Rendered page images:
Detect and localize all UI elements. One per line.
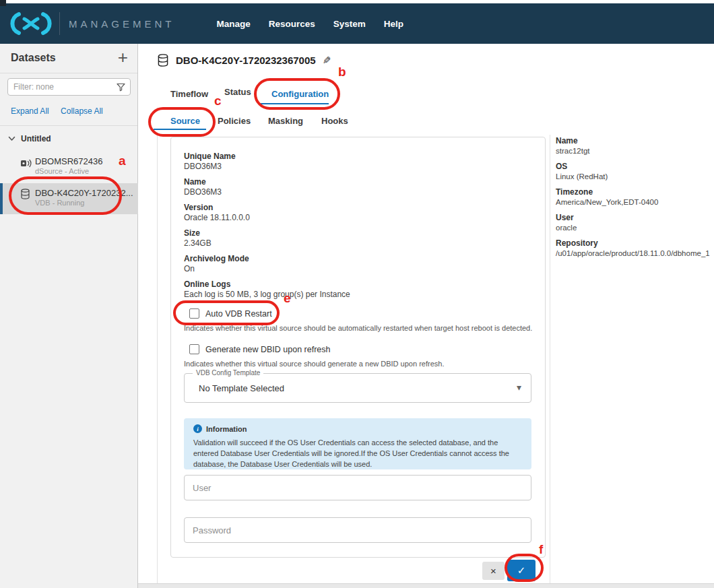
password-input[interactable] (193, 518, 523, 542)
chevron-down-icon (8, 136, 15, 141)
source-config-card: Unique Name DBO36M3 Name DBO36M3 Version… (170, 137, 546, 558)
datasets-sidebar: Datasets + Expand All Collapse All Untit… (0, 44, 138, 588)
tab-status[interactable]: Status (224, 87, 251, 97)
tab-masking[interactable]: Masking (268, 116, 303, 126)
edit-name-icon[interactable]: ✎ (323, 55, 331, 67)
detail-value: Linux (RedHat) (556, 172, 712, 182)
detail-label: Repository (556, 238, 712, 249)
dataset-status: VDB - Running (35, 199, 84, 207)
dataset-filter-field[interactable] (7, 78, 131, 96)
field-value: DBO36M3 (184, 187, 350, 197)
field-label: Unique Name (184, 152, 350, 162)
tab-policies[interactable]: Policies (218, 116, 251, 126)
detail-user: User oracle (556, 213, 712, 233)
generate-dbid-checkbox[interactable]: Generate new DBID upon refresh (189, 344, 331, 354)
field-online-logs: Online Logs Each log is 50 MB, 3 log gro… (184, 280, 350, 300)
add-dataset-button[interactable]: + (118, 48, 128, 67)
checkbox-box[interactable] (189, 344, 199, 354)
dataset-filter-input[interactable] (13, 79, 115, 95)
group-label: Untitled (21, 134, 51, 143)
nav-menu: Manage Resources System Help (217, 19, 404, 29)
checkbox-label: Auto VDB Restart (205, 309, 272, 319)
field-value: Each log is 50 MB, 3 log group(s) per In… (184, 290, 350, 300)
detail-label: Name (556, 136, 712, 146)
tab-timeflow[interactable]: Timeflow (170, 89, 208, 99)
detail-os: OS Linux (RedHat) (556, 162, 712, 182)
caret-down-icon[interactable]: ▾ (517, 382, 521, 393)
annotation-letter-b: b (338, 65, 346, 79)
panel-border-left (157, 135, 158, 583)
panel-border-right (550, 135, 550, 583)
detail-value: /u01/app/oracle/product/18.11.0.0/dbhome… (556, 249, 712, 259)
field-value: Oracle 18.11.0.0.0 (184, 213, 350, 223)
tab-source[interactable]: Source (170, 116, 200, 126)
dataset-status: dSource - Active (35, 167, 89, 175)
top-navbar: MANAGEMENT Manage Resources System Help (0, 3, 714, 44)
sidebar-divider (0, 73, 137, 73)
environment-details-panel: Name strac12tgt OS Linux (RedHat) Timezo… (556, 136, 712, 264)
auto-vdb-restart-checkbox[interactable]: Auto VDB Restart (189, 308, 272, 319)
nav-item-system[interactable]: System (333, 19, 366, 29)
annotation-letter-c: c (214, 94, 222, 108)
dsource-icon (20, 158, 32, 168)
vdb-config-template-select[interactable]: VDB Config Template No Template Selected… (184, 373, 531, 403)
sidebar-title: Datasets (11, 52, 56, 64)
window-corner-artifact (0, 0, 6, 6)
detail-label: Timezone (556, 187, 712, 197)
dataset-name: DBO-K4C20Y-1720232... (35, 188, 133, 198)
detail-name: Name strac12tgt (556, 136, 712, 156)
field-version: Version Oracle 18.11.0.0.0 (184, 203, 350, 223)
dataset-name: DBOMSR672436 (35, 156, 102, 166)
database-icon (20, 189, 30, 199)
nav-item-help[interactable]: Help (384, 19, 403, 29)
nav-item-resources[interactable]: Resources (269, 19, 315, 29)
field-archivelog-mode: Archivelog Mode On (184, 254, 350, 274)
collapse-all-link[interactable]: Collapse All (61, 106, 103, 116)
page-title-row: DBO-K4C20Y-1720232367005 ✎ (157, 53, 331, 67)
filter-funnel-icon[interactable] (117, 83, 125, 92)
field-label: Name (184, 177, 350, 187)
tab-source-underline (154, 129, 206, 130)
detail-timezone: Timezone America/New_York,EDT-0400 (556, 187, 712, 207)
expand-all-link[interactable]: Expand All (11, 106, 49, 116)
detail-value: strac12tgt (556, 146, 712, 156)
dataset-group-untitled[interactable]: Untitled (8, 134, 51, 143)
information-title: Information (206, 425, 247, 433)
information-banner: i Information Validation will succeed if… (184, 418, 531, 469)
user-input[interactable] (193, 476, 523, 500)
sidebar-item-dsource[interactable]: DBOMSR672436 dSource - Active (0, 156, 138, 179)
sidebar-header: Datasets + (0, 44, 137, 73)
field-value: 2.34GB (184, 238, 350, 249)
auto-vdb-restart-helper: Indicates whether this virtual source sh… (184, 324, 532, 332)
nav-item-manage[interactable]: Manage (217, 19, 251, 29)
select-label: VDB Config Template (193, 369, 263, 377)
info-icon: i (193, 424, 202, 433)
checkbox-label: Generate new DBID upon refresh (205, 345, 331, 354)
field-unique-name: Unique Name DBO36M3 (184, 152, 350, 172)
field-size: Size 2.34GB (184, 228, 350, 249)
tab-hooks[interactable]: Hooks (321, 116, 348, 126)
nav-divider (59, 12, 60, 35)
page-bottom-strip (138, 583, 714, 588)
detail-value: oracle (556, 223, 712, 233)
tab-configuration[interactable]: Configuration (271, 89, 329, 99)
checkbox-box[interactable] (189, 308, 199, 319)
tab-configuration-underline (259, 103, 329, 104)
password-field[interactable] (184, 517, 531, 543)
brand-label: MANAGEMENT (69, 18, 175, 30)
user-field[interactable] (184, 475, 531, 500)
field-name: Name DBO36M3 (184, 177, 350, 197)
select-value: No Template Selected (199, 383, 284, 393)
cancel-button[interactable]: × (482, 562, 505, 580)
field-label: Online Logs (184, 280, 350, 290)
readonly-fields: Unique Name DBO36M3 Name DBO36M3 Version… (184, 152, 350, 305)
detail-label: User (556, 213, 712, 223)
delphix-logo-icon (9, 11, 53, 36)
information-title-row: i Information (193, 424, 522, 433)
detail-repository: Repository /u01/app/oracle/product/18.11… (556, 238, 712, 259)
generate-dbid-helper: Indicates whether this virtual source sh… (184, 360, 444, 368)
field-value: On (184, 264, 350, 274)
sidebar-item-vdb-selected[interactable]: DBO-K4C20Y-1720232... VDB - Running (0, 183, 138, 214)
confirm-button[interactable]: ✓ (507, 560, 536, 581)
field-label: Archivelog Mode (184, 254, 350, 264)
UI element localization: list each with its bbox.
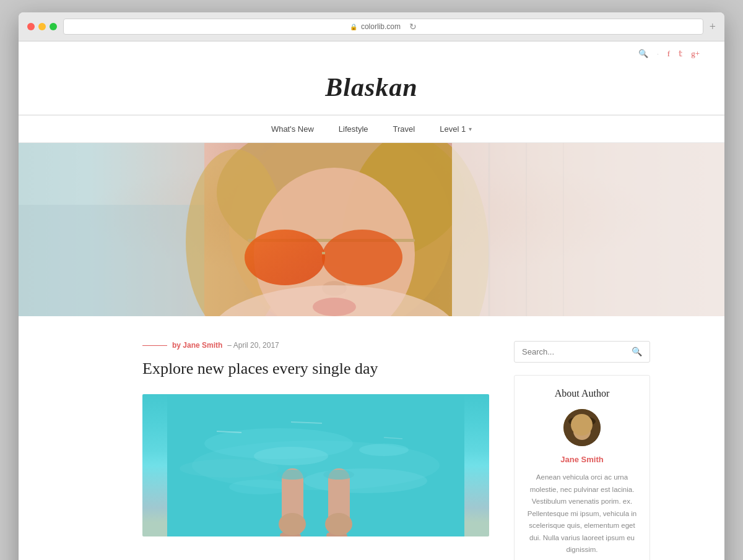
url-text: colorlib.com [361,22,401,31]
site-nav: What's New Lifestyle Travel Level 1 ▾ [19,115,724,143]
site-logo[interactable]: Blaskan [43,66,700,114]
author-name[interactable]: Jane Smith [527,455,637,464]
chevron-down-icon: ▾ [469,126,472,132]
svg-rect-1 [19,205,204,316]
svg-rect-44 [575,416,589,424]
address-bar[interactable]: colorlib.com ↻ [63,19,703,35]
article-author[interactable]: by Jane Smith [172,341,222,350]
svg-point-22 [303,468,427,493]
author-bio: Aenean vehicula orci ac urna molestie, n… [527,472,637,556]
window-controls [27,23,57,30]
svg-point-25 [359,444,409,456]
nav-whats-new[interactable]: What's New [271,124,314,134]
about-author-card: About Author [514,375,650,560]
svg-point-24 [254,447,328,465]
article-image [142,394,489,536]
main-content: by Jane Smith – April 20, 2017 Explore n… [19,316,724,560]
svg-point-41 [325,513,352,535]
separator: · [657,51,659,58]
search-input[interactable] [522,347,632,356]
meta-line-decoration [142,345,167,346]
browser-window: colorlib.com ↻ + 🔍 · f 𝕥 g+ Blaskan What… [19,12,724,560]
twitter-icon[interactable]: 𝕥 [679,49,682,59]
browser-titlebar: colorlib.com ↻ + [19,12,724,41]
pool-image-svg [142,394,489,536]
googleplus-icon[interactable]: g+ [691,49,700,59]
about-author-title: About Author [527,388,637,399]
svg-point-39 [323,470,354,480]
minimize-button[interactable] [38,23,46,30]
maximize-button[interactable] [50,23,57,30]
close-button[interactable] [27,23,35,30]
facebook-icon[interactable]: f [667,49,670,59]
author-avatar [563,409,601,446]
header-top: 🔍 · f 𝕥 g+ [43,41,700,66]
svg-point-10 [322,230,402,285]
svg-point-46 [578,428,580,431]
new-tab-button[interactable]: + [710,20,716,33]
nav-level1[interactable]: Level 1 ▾ [440,124,472,134]
search-icon[interactable]: 🔍 [638,49,648,59]
article-section: by Jane Smith – April 20, 2017 Explore n… [142,341,489,560]
svg-point-38 [277,470,308,480]
svg-rect-15 [452,143,724,316]
svg-point-43 [568,416,596,426]
svg-point-42 [563,409,601,446]
article-date: – April 20, 2017 [227,341,279,350]
refresh-button[interactable]: ↻ [409,22,417,32]
search-icon[interactable]: 🔍 [632,347,642,357]
search-box[interactable]: 🔍 [514,341,650,363]
article-meta: by Jane Smith – April 20, 2017 [142,341,489,350]
website-content: 🔍 · f 𝕥 g+ Blaskan What's New Lifestyle … [19,41,724,560]
svg-point-9 [245,230,325,285]
svg-point-45 [573,423,591,440]
article-title: Explore new places every single day [142,358,489,379]
author-avatar-svg [563,409,601,446]
hero-image [19,143,724,316]
hero-svg [19,143,724,316]
sidebar: 🔍 About Author [514,341,650,560]
nav-lifestyle[interactable]: Lifestyle [339,124,368,134]
site-header: 🔍 · f 𝕥 g+ Blaskan [19,41,724,115]
nav-travel[interactable]: Travel [393,124,415,134]
svg-point-47 [584,428,586,431]
svg-point-40 [279,513,306,535]
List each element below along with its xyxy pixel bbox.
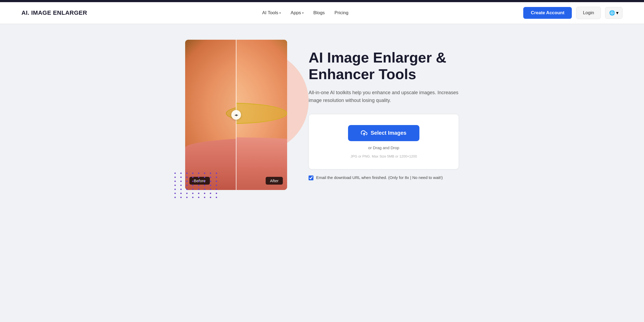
decorative-dot	[192, 197, 193, 198]
decorative-dot	[180, 189, 182, 190]
decorative-dot	[180, 181, 182, 182]
decorative-dot	[186, 197, 188, 198]
create-account-button[interactable]: Create Account	[523, 7, 572, 19]
hero-title: AI Image Enlarger & Enhancer Tools	[309, 49, 459, 82]
decorative-dot	[210, 189, 211, 190]
select-images-button[interactable]: Select Images	[348, 125, 419, 141]
decorative-dot	[198, 177, 199, 178]
after-label: After	[266, 177, 283, 185]
hero-subtitle: All-in-one AI toolkits help you enhance …	[309, 89, 459, 104]
decorative-dot	[204, 189, 205, 190]
nav-actions: Create Account Login 🌐 ▾	[523, 7, 623, 19]
decorative-dot	[174, 177, 176, 178]
decorative-dot	[174, 197, 176, 198]
nav-item-apps[interactable]: Apps ▾	[291, 10, 304, 16]
decorative-dot	[198, 181, 199, 182]
nav-item-blogs[interactable]: Blogs	[313, 10, 325, 16]
decorative-dot	[216, 177, 217, 178]
decorative-dot	[210, 197, 211, 198]
decorative-dot	[204, 197, 205, 198]
decorative-dot	[180, 185, 182, 186]
decorative-dot	[204, 177, 205, 178]
top-bar	[0, 0, 644, 2]
chevron-down-icon: ▾	[302, 11, 304, 15]
email-checkbox[interactable]	[309, 175, 313, 180]
decorative-dot	[198, 193, 199, 194]
decorative-dot	[174, 193, 176, 194]
navbar: AI. IMAGE ENLARGER AI Tools ▾ Apps ▾ Blo…	[0, 2, 644, 24]
comparison-image: Before After	[185, 40, 287, 190]
decorative-dot	[216, 193, 217, 194]
decorative-dot	[174, 173, 176, 174]
email-notice-text: Email the download URL when finished. (O…	[316, 175, 443, 181]
decorative-dot	[210, 173, 211, 174]
decorative-dot	[186, 193, 188, 194]
nav-links: AI Tools ▾ Apps ▾ Blogs Pricing	[262, 10, 348, 16]
decorative-dot	[192, 185, 193, 186]
decorative-dot	[198, 173, 199, 174]
decorative-dot	[204, 185, 205, 186]
upload-dropzone[interactable]: Select Images or Drag and Drop JPG or PN…	[309, 114, 459, 169]
decorative-dot	[216, 185, 217, 186]
decorative-dot	[186, 173, 188, 174]
decorative-dot	[204, 173, 205, 174]
decorative-dot	[216, 189, 217, 190]
decorative-dot	[198, 189, 199, 190]
decorative-dot	[186, 177, 188, 178]
upload-icon	[361, 130, 367, 136]
site-logo[interactable]: AI. IMAGE ENLARGER	[21, 9, 87, 16]
comparison-handle[interactable]	[231, 110, 241, 120]
decorative-dot	[216, 173, 217, 174]
decorative-dot	[216, 181, 217, 182]
language-selector[interactable]: 🌐 ▾	[605, 7, 623, 19]
login-button[interactable]: Login	[576, 7, 601, 19]
decorative-dot	[186, 185, 188, 186]
image-comparison-section: Before After	[185, 40, 287, 190]
nav-item-ai-tools[interactable]: AI Tools ▾	[262, 10, 281, 16]
drag-drop-text: or Drag and Drop	[368, 145, 399, 150]
decorative-dot	[210, 181, 211, 182]
decorative-dot	[174, 189, 176, 190]
decorative-dot	[210, 193, 211, 194]
decorative-dot	[186, 189, 188, 190]
decorative-dot	[192, 189, 193, 190]
decorative-dot	[192, 181, 193, 182]
hero-section: Before After AI Image Enlarger & Enhance…	[0, 24, 644, 206]
nav-item-pricing[interactable]: Pricing	[334, 10, 348, 16]
file-format-hint: JPG or PNG. Max Size 5MB or 1200×1200	[350, 154, 417, 158]
hero-content: AI Image Enlarger & Enhancer Tools All-i…	[309, 49, 459, 181]
decorative-dot	[204, 193, 205, 194]
decorative-dot	[216, 197, 217, 198]
decorative-dot	[192, 173, 193, 174]
decorative-dot	[174, 185, 176, 186]
decorative-dot	[180, 193, 182, 194]
decorative-dot	[192, 193, 193, 194]
decorative-dot	[204, 181, 205, 182]
decorative-dot	[174, 181, 176, 182]
decorative-dot	[180, 177, 182, 178]
decorative-dot	[180, 173, 182, 174]
decorative-dot	[186, 181, 188, 182]
email-notice-row: Email the download URL when finished. (O…	[309, 175, 459, 181]
decorative-dot	[210, 185, 211, 186]
chevron-down-icon: ▾	[279, 11, 281, 15]
chevron-down-icon: ▾	[616, 10, 619, 16]
dot-grid-decoration	[174, 173, 219, 198]
decorative-dot	[180, 197, 182, 198]
decorative-dot	[198, 197, 199, 198]
decorative-dot	[198, 185, 199, 186]
globe-icon: 🌐	[609, 10, 615, 16]
decorative-dot	[210, 177, 211, 178]
decorative-dot	[192, 177, 193, 178]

■ **TO DO**: Going through the entries above, show each line that contains "MANAGEMENT".

■ **RESPONSE BELOW**:
top-navbar: MANAGEMENT Manage Resources System Help (0, 3, 714, 44)
brand-label: MANAGEMENT (69, 18, 175, 30)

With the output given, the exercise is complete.